Problem description: Without including any image, retype the records word for word.

Collected data:

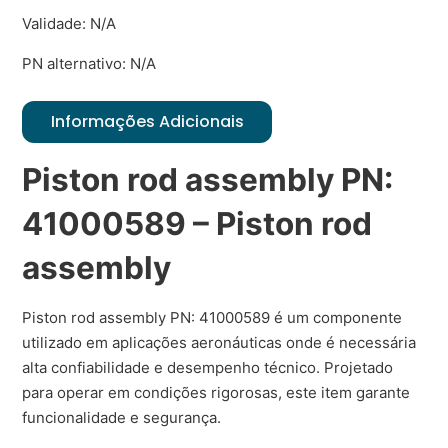
Validade: N/A
PN alternativo: N/A
Informações Adicionais
Piston rod assembly PN:
41000589 – Piston rod
assembly
Piston rod assembly PN: 41000589 é um componente
utilizado em aplicações aeronáuticas onde é necessária
alta confiabilidade e desempenho técnico. Projetado
para operar em condições rigorosas, este item garante
funcionalidade e segurança.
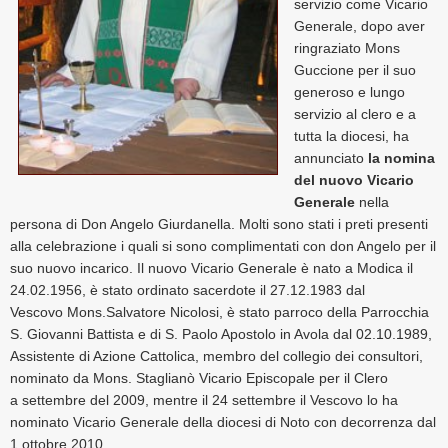
servizio come Vicario
Generale, dopo aver
ringraziato Mons
Guccione per il suo
generoso e lungo
servizio al clero e a
tutta la diocesi, ha
annunciato
la nomina
del nuovo Vicario
Generale
nella
persona di Don Angelo Giurdanella. Molti sono stati i preti presenti
alla celebrazione i quali si sono complimentati con don Angelo per il
suo nuovo incarico. Il nuovo Vicario Generale è nato a Modica il
24.02.1956, è stato ordinato sacerdote il 27.12.1983 dal
Vescovo Mons.Salvatore Nicolosi, è stato parroco della Parrocchia
S. Giovanni Battista e di S. Paolo Apostolo in Avola dal 02.10.1989,
Assistente di Azione Cattolica, membro del collegio dei consultori,
nominato da Mons. Staglianò Vicario Episcopale per il Clero
a settembre del 2009, mentre il 24 settembre il Vescovo lo ha
nominato Vicario Generale della diocesi di Noto con decorrenza dal
1 ottobre 2010 .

Response box:
Validade: N/A
PN alternativo: N/A
Informações Adicionais
Piston rod assembly PN:
41000589 – Piston rod
assembly
Piston rod assembly PN: 41000589 é um componente
utilizado em aplicações aeronáuticas onde é necessária
alta confiabilidade e desempenho técnico. Projetado
para operar em condições rigorosas, este item garante
funcionalidade e segurança.
servizio come Vicario
Generale, dopo aver
ringraziato Mons
Guccione per il suo
generoso e lungo
servizio al clero e a
tutta la diocesi, ha
annunciato
la nomina
del nuovo Vicario
Generale
nella
persona di Don Angelo Giurdanella. Molti sono stati i preti presenti
alla celebrazione i quali si sono complimentati con don Angelo per il
suo nuovo incarico. Il nuovo Vicario Generale è nato a Modica il
24.02.1956, è stato ordinato sacerdote il 27.12.1983 dal
Vescovo Mons.Salvatore Nicolosi, è stato parroco della Parrocchia
S. Giovanni Battista e di S. Paolo Apostolo in Avola dal 02.10.1989,
Assistente di Azione Cattolica, membro del collegio dei consultori,
nominato da Mons. Staglianò Vicario Episcopale per il Clero
a settembre del 2009, mentre il 24 settembre il Vescovo lo ha
nominato Vicario Generale della diocesi di Noto con decorrenza dal
1 ottobre 2010 .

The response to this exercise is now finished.